++++ Available data
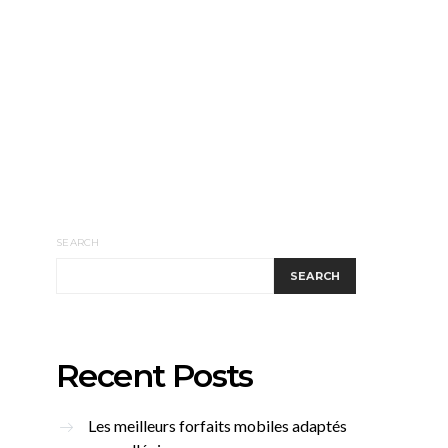
SEARCH
SEARCH
Recent Posts
Les meilleurs forfaits mobiles adaptés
++++++++
- [Prompt] Could the material above be written out again word for word, with the pictures dropped?

- [Solution]
SEARCH
SEARCH
Recent Posts
Les meilleurs forfaits mobiles adaptés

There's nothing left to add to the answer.